# Grid Search (Simulation)

This page describes how to use **Grid Search** in Tetrad when working from a **simulation** rather than a fixed dataset.

In simulation-based Grid Search, Tetrad repeatedly generates data from a specified simulation model and evaluates causal discovery algorithms across multiple parameter settings. This workflow is especially useful for **method comparison**, **sensitivity analysis**, and **benchmarking** under controlled conditions.

---

## When to Use Simulation-Based Grid Search

Simulation-based Grid Search is appropriate when:

- You want to compare algorithms under **known ground truth**
- You want to understand how performance changes with:
  - sample size,
  - noise level,
  - graph density,
  - functional form,
  - or latent structure
- You are evaluating **robustness or failure modes** of algorithms
- You are developing or testing new methods

Unlike data-based Grid Search, simulation-based Grid Search is **stochastic**: results depend on random draws unless otherwise fixed.

---

## Key Difference from Data-Based Grid Search

| Aspect | Data-Based | Simulation-Based |
|------|-----------|------------------|
| Data source | Fixed dataset | Generated repeatedly |
| Randomness | None | Yes (unless seeded) |
| Ground truth | Unknown | Known |
| Truth-based statistics | Hidden | Available |
| Typical use | Applied analysis | Method evaluation |

---

## Step 1: Select a Simulation

1. Add a **Grid Search** box to the workspace.
2. Connect it to a **Simulation** box.
3. In the **Simulation** editor:
   - Choose a **graph type** (e.g., random DAG, scale-free)
   - Choose a **simulation model** (e.g., linear Gaussian, nonlinear)
   - Set simulation parameters (number of variables, sample size, noise level, etc.)

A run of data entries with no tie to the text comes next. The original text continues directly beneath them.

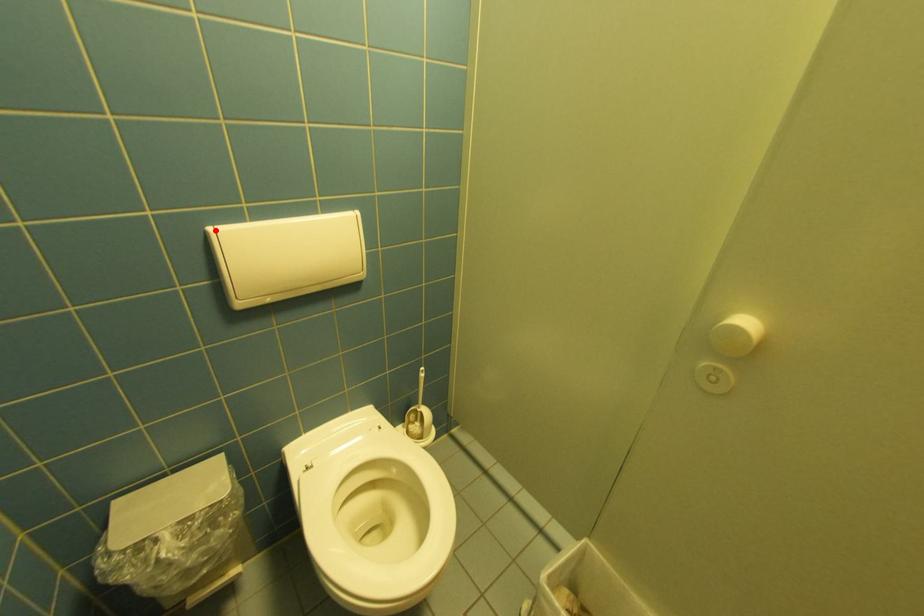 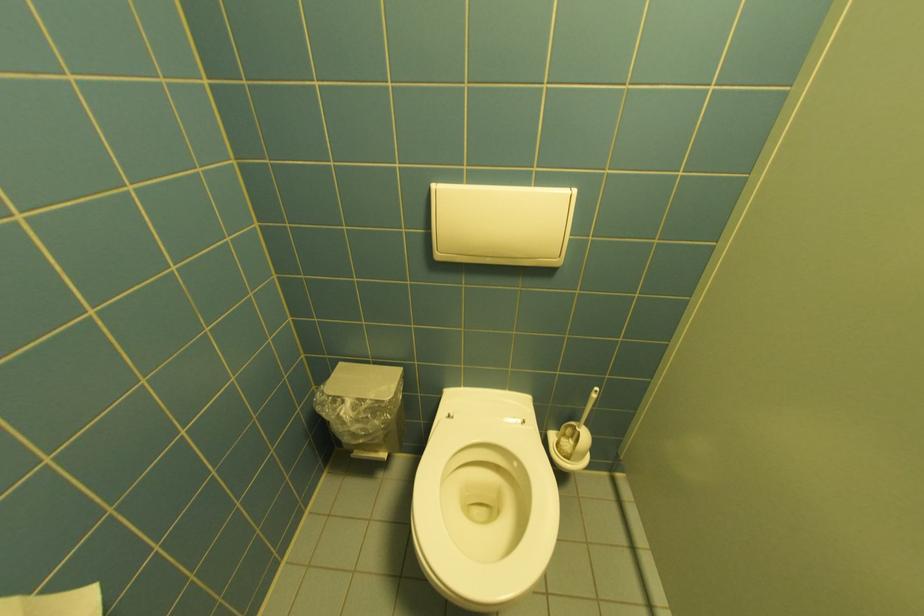 Locate, in the second image, the point that corresponds to the highlighted location in the first image.

(440, 185) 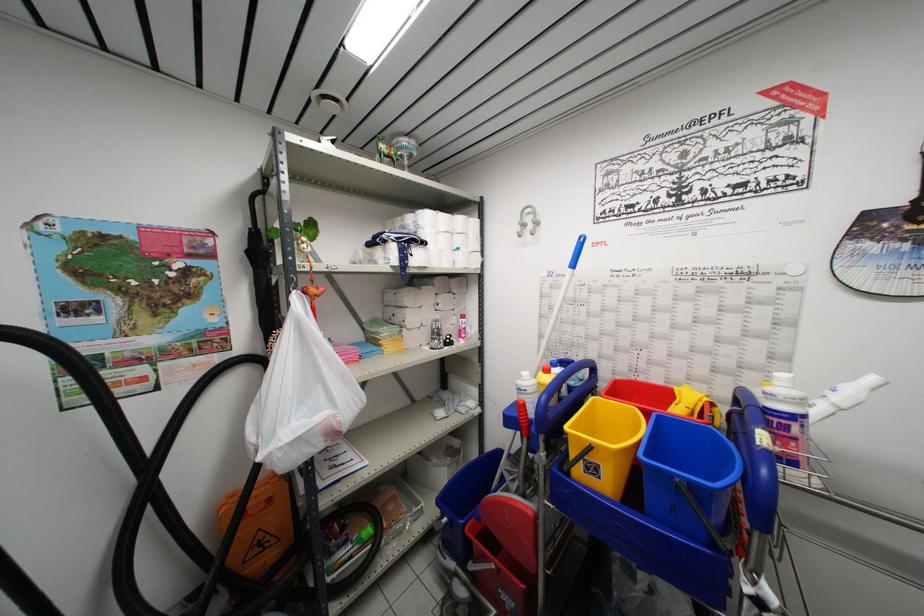 Where is `red mop press handle`? The image size is (924, 616). red mop press handle is located at coordinates (535, 430). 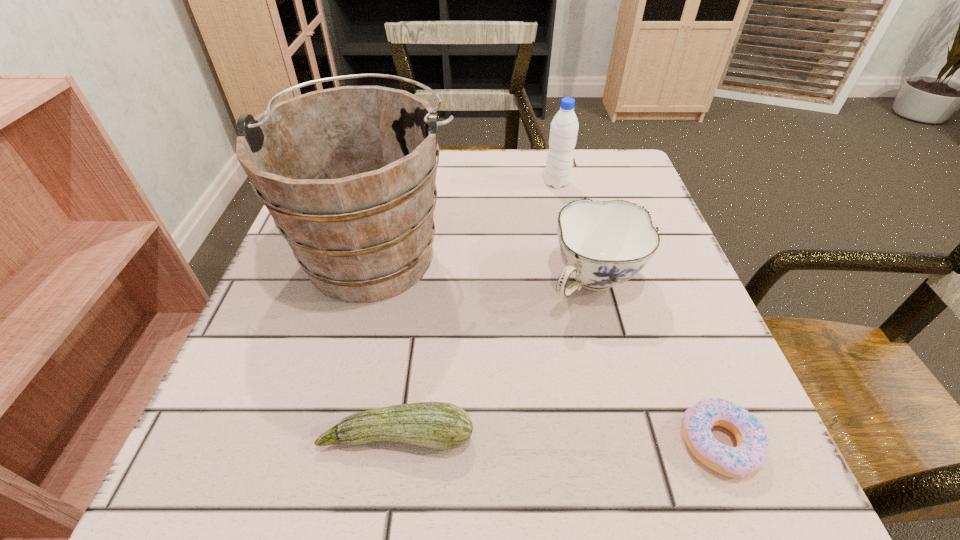 Where is `vacant space that satisfies the following two spatial constraints: 1. on the handle side of the water bottle; 2. on the left side of the bucket`? The height and width of the screenshot is (540, 960). vacant space that satisfies the following two spatial constraints: 1. on the handle side of the water bottle; 2. on the left side of the bucket is located at coordinates (393, 183). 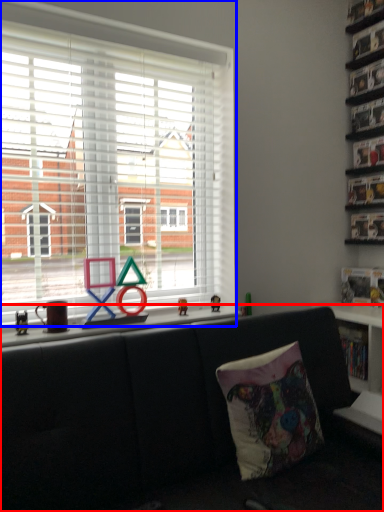 Question: Which object appears closest to the camera in this image, studio couch (highlighted by a red box) or window (highlighted by a blue box)?

Choices:
 (A) studio couch
 (B) window

Answer: (A) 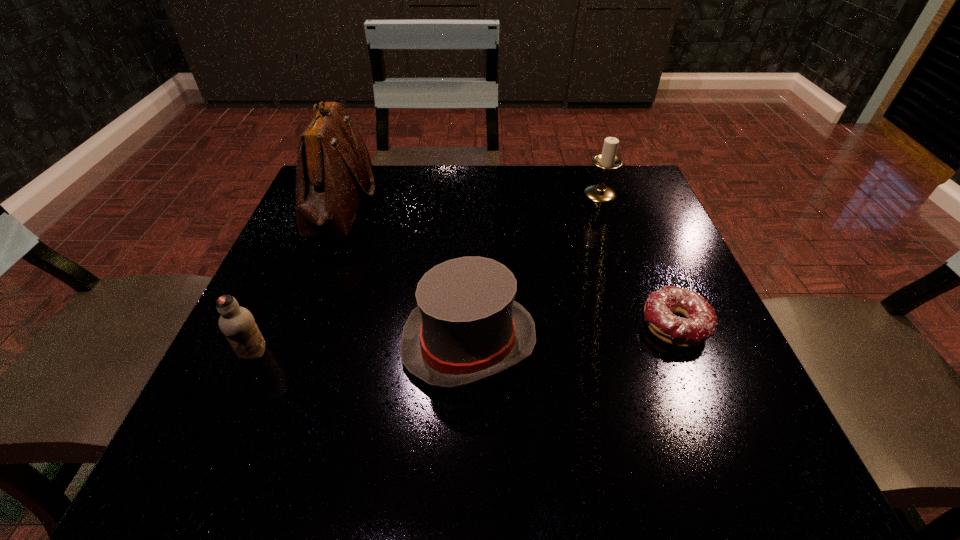 In order to click on unoccupied area between the shortest object and the dress hat in this screenshot , I will do (572, 334).

This screenshot has height=540, width=960. Find the location of `empty space between the doughnut and the candle holder`. empty space between the doughnut and the candle holder is located at coordinates (637, 260).

Select which object appears as the fourth closest to the tallest object. Please provide its 2D coordinates. Your answer should be formatted as a tuple, i.e. [(x, y)], where the tuple contains the x and y coordinates of a point satisfying the conditions above.

[(700, 323)]

Locate an element on the screen. Image resolution: width=960 pixels, height=540 pixels. the closest object to the doughnut is located at coordinates (467, 327).

Find the location of a particular element. The image size is (960, 540). free location that satisfies the following two spatial constraints: 1. on the back side of the chocolate milk; 2. on the left side of the third object from right to left is located at coordinates [259, 342].

Find the location of `vacant area in the image that satisfies the following two spatial constraints: 1. on the back side of the chocolate milk; 2. on the right side of the tallest object`. vacant area in the image that satisfies the following two spatial constraints: 1. on the back side of the chocolate milk; 2. on the right side of the tallest object is located at coordinates (323, 201).

Locate an element on the screen. This screenshot has width=960, height=540. free space that satisfies the following two spatial constraints: 1. on the back side of the candle holder; 2. on the right side of the shoulder bag is located at coordinates (344, 194). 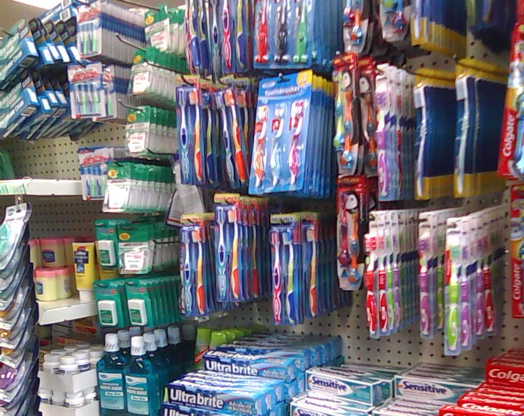 This screenshot has width=524, height=416. I want to click on wall, so click(x=428, y=349). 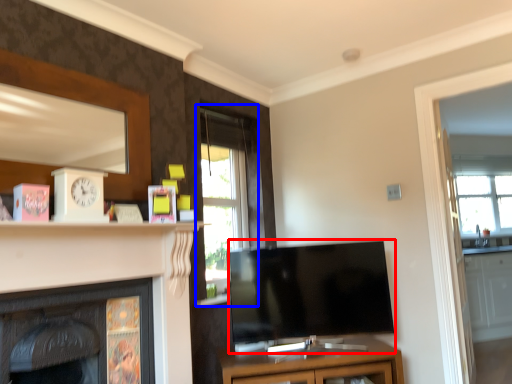 Question: Which object appears farthest to the camera in this image, television (highlighted by a red box) or window (highlighted by a blue box)?

Choices:
 (A) television
 (B) window

Answer: (B) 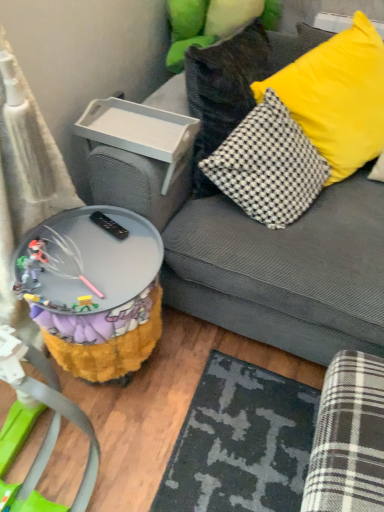 Question: Considering the relative positions of gray fabric couch at upper right and yellow fabric pillow at upper right in the image provided, is gray fabric couch at upper right to the left or to the right of yellow fabric pillow at upper right?

Choices:
 (A) left
 (B) right

Answer: (A)

Question: From the image's perspective, is gray fabric couch at upper right positioned above or below yellow fabric pillow at upper right?

Choices:
 (A) above
 (B) below

Answer: (B)

Question: Based on their relative distances, which object is nearer to the fuzzy fabric table at lower left?

Choices:
 (A) yellow fabric pillow at upper right
 (B) white plastic tray at upper left
 (C) gray fabric couch at upper right

Answer: (C)

Question: Considering the real-world distances, which object is farthest from the fuzzy fabric table at lower left?

Choices:
 (A) white plastic tray at upper left
 (B) gray fabric couch at upper right
 (C) yellow fabric pillow at upper right

Answer: (C) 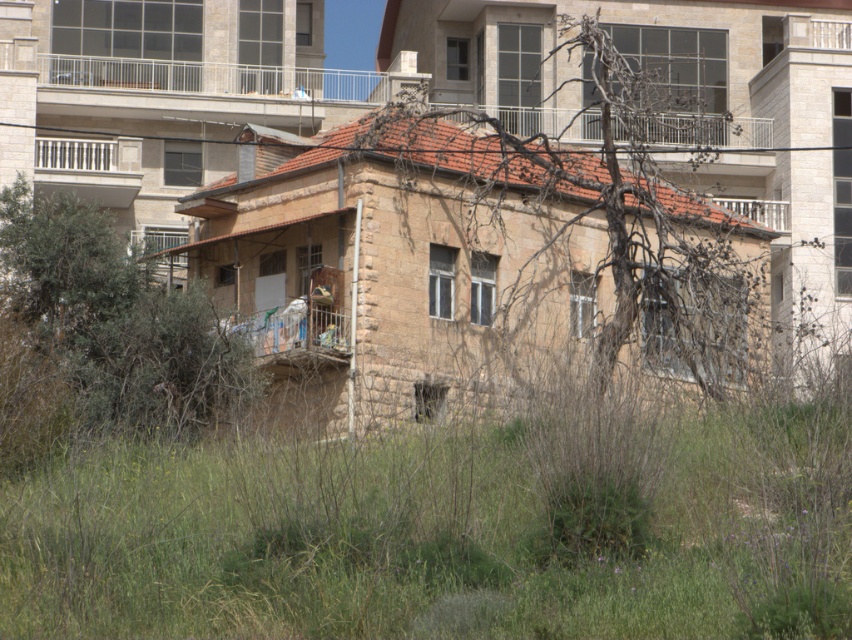 Question: Does white metal railing at upper center appear over white stone balcony at upper left?

Choices:
 (A) no
 (B) yes

Answer: (B)

Question: Among these objects, which one is nearest to the camera?

Choices:
 (A) white metal railing at upper center
 (B) white metal balcony at upper right

Answer: (A)

Question: Which of the following is the farthest from the observer?

Choices:
 (A) white metal balcony at upper right
 (B) metallic silver balcony at upper center
 (C) white stone balcony at upper left

Answer: (A)

Question: Considering the real-world distances, which object is closest to the white metal balcony at upper right?

Choices:
 (A) white metal railing at upper center
 (B) metallic silver balcony at upper center

Answer: (B)

Question: Is white metal railing at upper center closer to the viewer compared to white metal balcony at upper right?

Choices:
 (A) yes
 (B) no

Answer: (A)

Question: Does white stone balcony at upper left have a greater width compared to white metal balcony at upper right?

Choices:
 (A) yes
 (B) no

Answer: (A) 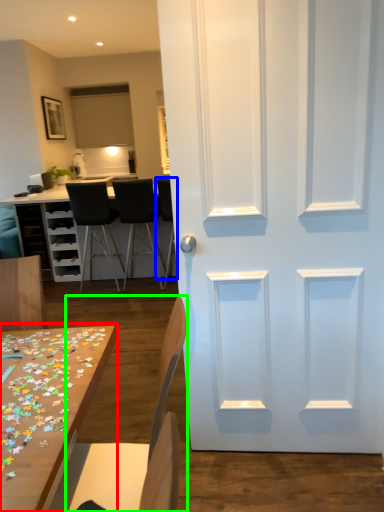 Question: Estimate the real-world distances between objects in this image. Which object is farther from table (highlighted by a red box), chair (highlighted by a blue box) or chair (highlighted by a green box)?

Choices:
 (A) chair
 (B) chair

Answer: (A)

Only **one simulation** may be active at a time.

---

## Step 2: Algorithms Tab

In the **Algorithms** tab:

1. Click **Add Algorithm**
2. Select one or more causal discovery algorithms
3. Choose compatible tests or scores
4. Optionally edit algorithm, test, or score parameters

As with data-based Grid Search, parameters may be specified as **comma-separated lists**, and all combinations will be explored.

---

## Step 3: Table Columns Tab

In the **Table Columns** tab, select statistics and parameters to report.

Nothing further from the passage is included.